The aptly named Blue Origin.
On Tuesday morning, I sat down in front of my computer with my usual cup of extra dark coffee, a couple of pieces of toast slathered with smooth (never crunchy) peanut butter, and pulled up the Washington Post website, to which I subscribe. It was to be a typical start to a typical day.
But in the center of the page was a live video stream of the impending launch of Blue Origin, the rocket that was about to take the world’s richest man, Jeff Bezos, and three other passengers to the edge of space. Bezos, known as the owner of the online shopping behemoth Amazon, also happens to own the Washington Post. While he doesn’t get involved in the paper’s editorial content, how could the Post not cover live its owner’s historic flight?
Like millions of other kids in the 60s, space flight fascinated and enthralled me.
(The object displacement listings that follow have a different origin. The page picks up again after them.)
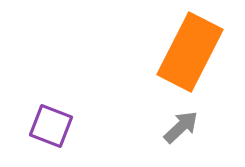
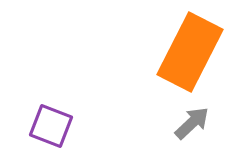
gray arrow: moved 11 px right, 4 px up
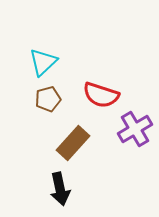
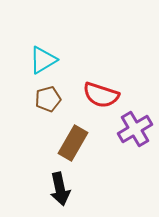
cyan triangle: moved 2 px up; rotated 12 degrees clockwise
brown rectangle: rotated 12 degrees counterclockwise
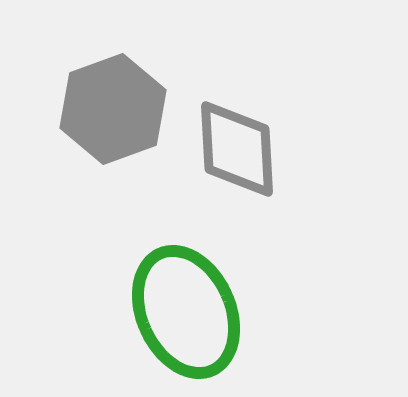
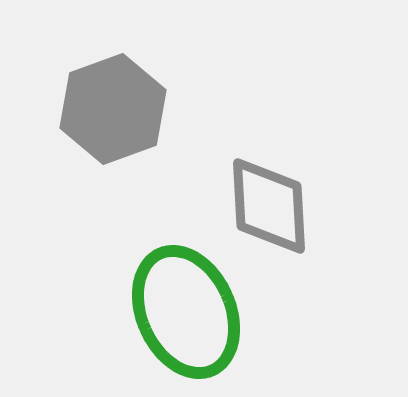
gray diamond: moved 32 px right, 57 px down
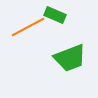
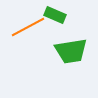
green trapezoid: moved 1 px right, 7 px up; rotated 12 degrees clockwise
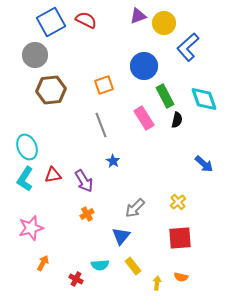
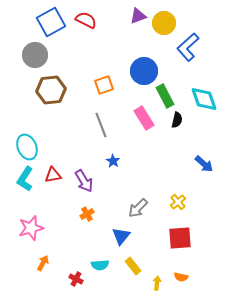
blue circle: moved 5 px down
gray arrow: moved 3 px right
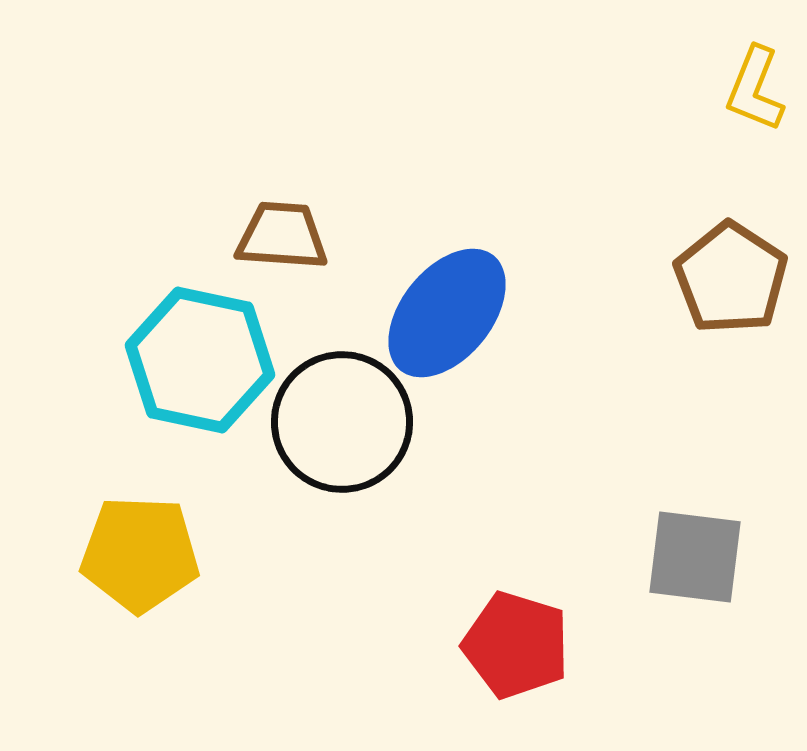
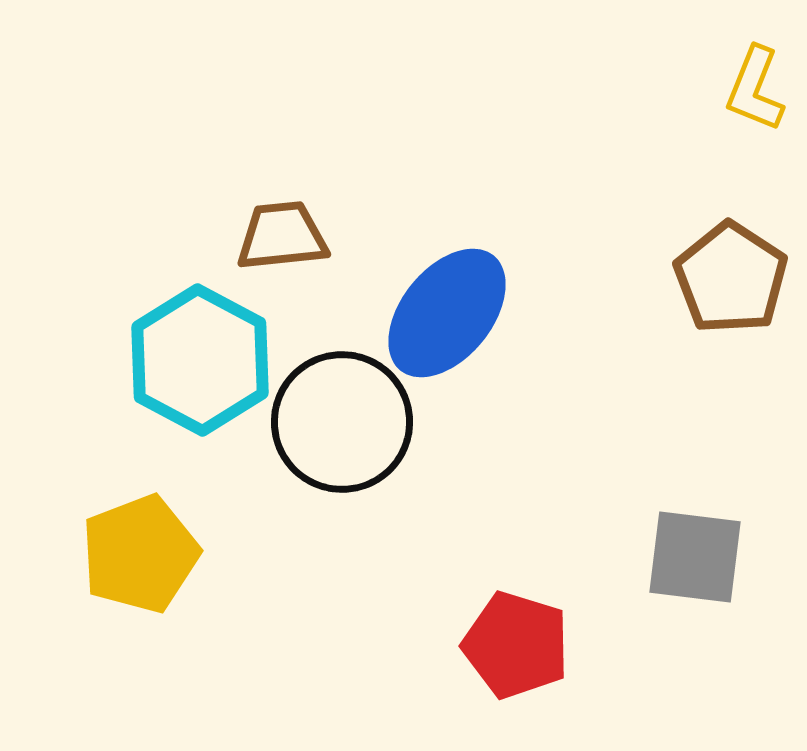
brown trapezoid: rotated 10 degrees counterclockwise
cyan hexagon: rotated 16 degrees clockwise
yellow pentagon: rotated 23 degrees counterclockwise
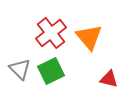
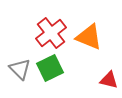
orange triangle: rotated 28 degrees counterclockwise
green square: moved 1 px left, 3 px up
red triangle: moved 1 px down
I bought and assembled models of all of NASA’s spacecraft and used them to do my own simulations while watching similar ones on TV. Out in the attic of the barn behind our house was a cardboard refrigerator box that I had converted into a spaceship that carried me, my sisters, and numerous friends on many a thrilling mission, aborted only by the sound of Mom’s voice calling us to dinner. Like millions of other kids, someday I wanted to go to space.
But my dreams of being both a fighter pilot and an astronaut were crushed by an eye exam in fourth grade – unable to read the teacher’s chalk writing on the blackboard 15 feet away, I knew right away I’d never qualify to be either. It didn’t lessen my interest or desire one bit, but it did change my reality. I’ve said for decades that the one regret I have about my mortality is that I’ll never have the opportunity to fly through outer space to “seek out new worlds and new civilizations” or more mundanely to simply wave at an orbiting satellite on my way past it. It’s something I’ve always wanted to do that won’t ever happen.
So, as I watched on Tuesday I was totally envious of billionaire Bezos and his three passengers blasting off in Blue Origin as I sat and watched, wholly incapable of following. It’s just not fair – I wanted the experience as much as any of them. With Bezos, Richard Branson, and soon Elon Musk, space has become the new playground of the filthy rich. I didn’t watch Branson’s flight, didn’t intend to watch Bezos’s flight, and won’t watch Musk’s.
The reason is simple – I’m sorely afflicted by Shakespeare’s green-ey’d monster. In this, I am completely derelict in adhering to the Tenth Commandment, for in truth I totally, completely, 100 percent covet my neighbor’s rocket ship. Unless Marshall and Jodi Helmberger give me one super-sized Christmas bonus, I’ll never be able to afford to buy a multi-million dollar ticket into space in my lifetime. Unlike the inclusiveness of the future portrayed in the numerous iterations of Star Trek, commercialization has for the time being turned space into yet another realm of the haves and have-nots. So, Mr. Bezos, a fast phooey on you and your billions and the nanny-nanny-boo-boo of a ride on your Blue Origin rocket ship. It’s of little solace that it was named New Shepard in honor of astronaut Alan Shepard, the first American in space. That Mercury flight opened a dream every American kid could aspire to. This one did not.
Whew, glad to get those sour grapes off my chest so that I can return to fully reveling in my life here on terra firma in the North Country. For I am quite content with my station in life in the early years of my seventh decade on the planet, with a better job, house, truck, camera and cat than I need or deserve, living in beautiful country among terrific people. I find it more than OK that station is firmly planted on the ground instead of circling the globe high above. Possibilities realized are ever so much better than dreams never achieved.